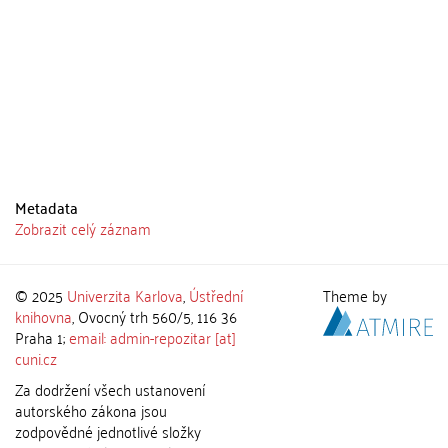
Metadata
Zobrazit celý záznam
© 2025
Univerzita Karlova
,
Ústřední
Theme by
knihovna
, Ovocný trh 560/5, 116 36
Praha 1;
email: admin-repozitar [at]
cuni.cz
Za dodržení všech ustanovení
autorského zákona jsou
zodpovědné jednotlivé složky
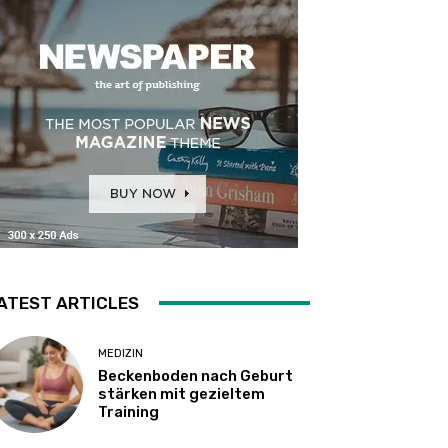
ATEST ARTICLES
MEDIZIN
Beckenboden nach Geburt
stärken mit gezieltem
Training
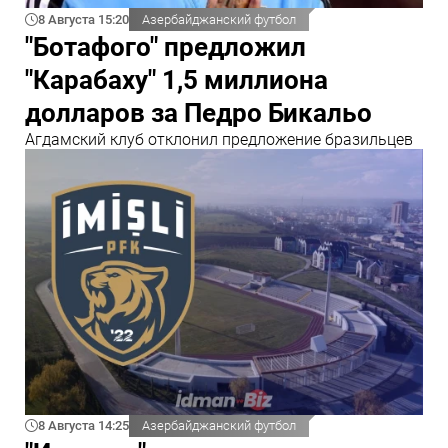
8 Августа 15:20
Азербайджанский футбол
"Ботафого" предложил
"Карабаху" 1,5 миллиона
долларов за Педро Бикальо
Агдамский клуб отклонил предложение бразильцев
8 Августа 14:25
Азербайджанский футбол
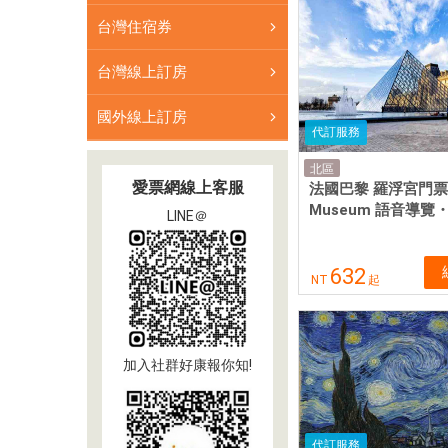
台灣住宿券
台灣線上訂房
國外線上訂房
代訂服務
北區
愛票網線上客服
法國巴黎 羅浮宮門票 L
Museum 語音導覽
LINE＠
632
NT
起
加入社群好康報你知!
代訂服務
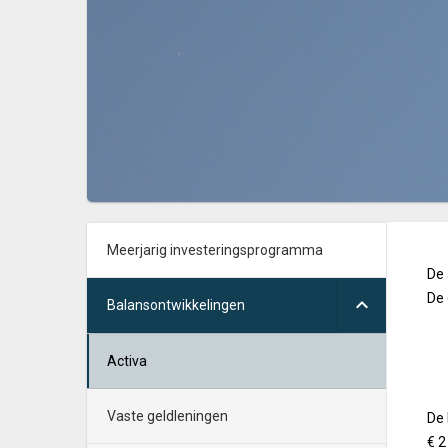
Meerjarig investeringsprogramma
De 
De 
Balansontwikkelingen
Activa
Vaste geldleningen
De 
€ 2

--------------------

## Action item
Leaving the pictures out, transcribe the entries above exactly as written.

## Response to this exercise
Metadata
Zobrazit celý záznam
© 2025
Univerzita Karlova
,
Ústřední
Theme by
knihovna
, Ovocný trh 560/5, 116 36
Praha 1;
email: admin-repozitar [at]
cuni.cz
Za dodržení všech ustanovení
autorského zákona jsou
zodpovědné jednotlivé složky
ATEST ARTICLES
MEDIZIN
Beckenboden nach Geburt
stärken mit gezieltem
Training
8 Августа 15:20
Азербайджанский футбол
"Ботафого" предложил
"Карабаху" 1,5 миллиона
долларов за Педро Бикальо
Агдамский клуб отклонил предложение бразильцев
8 Августа 14:25
Азербайджанский футбол
台灣住宿券
台灣線上訂房
國外線上訂房
代訂服務
北區
愛票網線上客服
法國巴黎 羅浮宮門票 L
Museum 語音導覽
LINE＠
632
NT
起
加入社群好康報你知!
代訂服務
Meerjarig investeringsprogramma
De 
De 
Balansontwikkelingen
Activa
Vaste geldleningen
De 
€ 2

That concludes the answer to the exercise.